To create a measure that involves ordinary, i.e., class-dependent misclassification costs you can use function `makeCostMeasure()`

. You first need to define the cost matrix. The rows indicate true and the columns predicted classes and the rows and columns have to be named by the class labels. The cost matrix can then be wrapped in a `Measure`

(`makeMeasure()`

) object and predictions can be evaluated as usual with the `performance()`

function.

See the **R** documentation of function `makeCostMeasure()`

for details on the various parameters.

```
# Create the cost matrix
costs = matrix(c(0, 2, 2, 3, 0, 2, 1, 1, 0), ncol = 3)
rownames(costs) = colnames(costs) = getTaskClassLevels(iris.task)
# Encapsulate the cost matrix in a Measure object
my.costs = makeCostMeasure(
id = "my.costs", name = "My Costs",
costs = costs,
minimize = TRUE, best = 0, worst = 3
)
# Train a learner and make a prediction
mod = train("classif.lda", iris.task)
pred = predict(mod, newdata = iris)
# Calculate the average costs
performance(pred, measures = my.costs)
## my.costs
## 0.02666667
```

It is possible to create your own aggregation scheme using function `makeAggregation()`

. You need to specify an identifier `id`

, the `properties`

, and write a function that does the actual aggregation. Optionally, you can `name`

your aggregation scheme.

Possible settings for `properties`

are `"req.test"`

and `"req.train"`

if predictions on either the training or test sets are required, and the vector `c("req.train", "req.test")`

if both are needed.

The aggregation function must have a certain signature detailed in the documentation of `makeAggregation()`

. Usually, you will only need the performance values on the test sets `perf.test`

or the training sets `perf.train`

. In rare cases, e.g., the `Prediction()`

object `pred`

or information stored in the `Task()`

object might be required to obtain the aggregated performance. For an example have a look at the definition of function `test.join`

(`aggregations()`

).

Let’s say you are interested in the range of the performance values obtained on individual test sets.

```
my.range.aggr = makeAggregation(id = "test.range", name = "Test Range",
properties = "req.test",
fun = function (task, perf.test, perf.train, measure, group, pred)
diff(range(perf.test))
)
```

`perf.train`

and `perf.test`

are both numerical vectors containing the performances on the train and test data sets.
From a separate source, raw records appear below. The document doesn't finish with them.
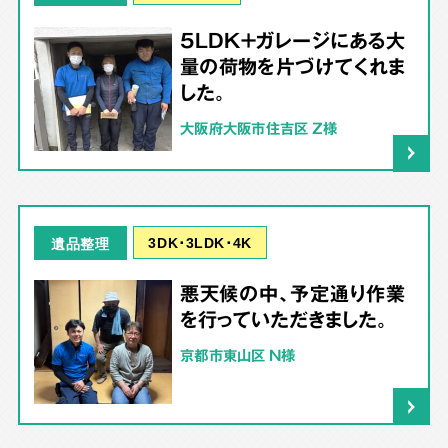
5LDK＋ガレージにある大
量の荷物を片づけてくれま
した。
大阪府大阪市住吉区 Z様
3DK･3LDK･4K
遺品整理
悪天候の中、予定通り作業
を行っていただきました。
京都市東山区 N様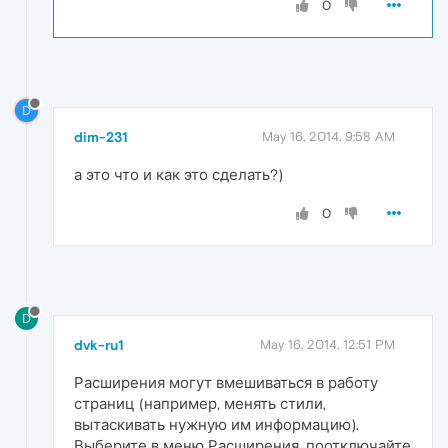
0
D
dim-231
May 16, 2014, 9:58 AM
а это что и как это сделать?)
0
D
dvk-ru1
May 16, 2014, 12:51 PM
Расширения могут вмешиваться в работу
страниц (например, менять стили,
вытаскивать нужную им информацию).
Выберите в меню Расширения, поотключайте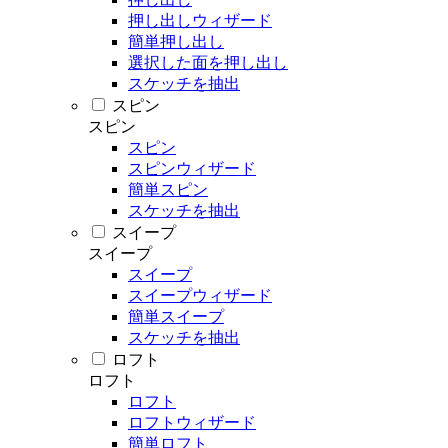
押し出しウィザード
簡単押し出し
選択した面を押し出し
スケッチを抽出
スピン
スピン
スピン
スピンウィザード
簡単スピン
スケッチを抽出
スイープ
スイープ
スイープ
スイープウィザード
簡単スイープ
スケッチを抽出
ロフト
ロフト
ロフト
ロフトウィザード
簡単ロフト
In most cases (unless you are using bootstrap as resampling strategy or have set `predict = "both"`

in `makeResampleDesc()`

) the `perf.train`

vector is empty.

Now we can run a feature selection based on the first measure in the provided list and see how the other measures turn out.

```
# mmce with default aggregation scheme test.mean
ms1 = mmce
# mmce with new aggregation scheme my.range.aggr
ms2 = setAggregation(ms1, my.range.aggr)
# Minimum and maximum of the mmce over test sets
ms1min = setAggregation(ms1, test.min)
ms1max = setAggregation(ms1, test.max)
# Feature selection
rdesc = makeResampleDesc("CV", iters = 3)
res = selectFeatures("classif.rpart", iris.task, rdesc, measures = list(ms1, ms2, ms1min, ms1max),
control = makeFeatSelControlExhaustive(), show.info = FALSE)
# Optimization path, i.e., performances for the 16 possible feature subsets
perf.data = as.data.frame(res$opt.path)
head(perf.data[1:8])
## Sepal.Length Sepal.Width Petal.Length Petal.Width mmce.test.mean
## 1 0 0 0 0 0.68000000
## 2 1 0 0 0 0.34000000
## 3 0 1 0 0 0.48666667
## 4 0 0 1 0 0.06666667
## 5 0 0 0 1 0.04666667
## 6 1 1 0 0 0.36000000
## mmce.test.range mmce.test.min mmce.test.max
## 1 0.20 0.56 0.76
## 2 0.32 0.18 0.50
## 3 0.18 0.42 0.60
## 4 0.06 0.04 0.10
## 5 0.06 0.02 0.08
## 6 0.22 0.28 0.50
pd = position_jitter(width = 0.005, height = 0)
p = ggplot(aes(x = mmce.test.range, y = mmce.test.mean, ymax = mmce.test.max, ymin = mmce.test.min,
color = as.factor(Sepal.Width), pch = as.factor(Petal.Width)), data = perf.data) +
geom_pointrange(position = pd) +
coord_flip()
print(p)
```

The plot shows the range versus the mean misclassification error. The value on the y-axis thus corresponds to the length of the error bars. (Note that the points and error bars are jittered in y-direction.)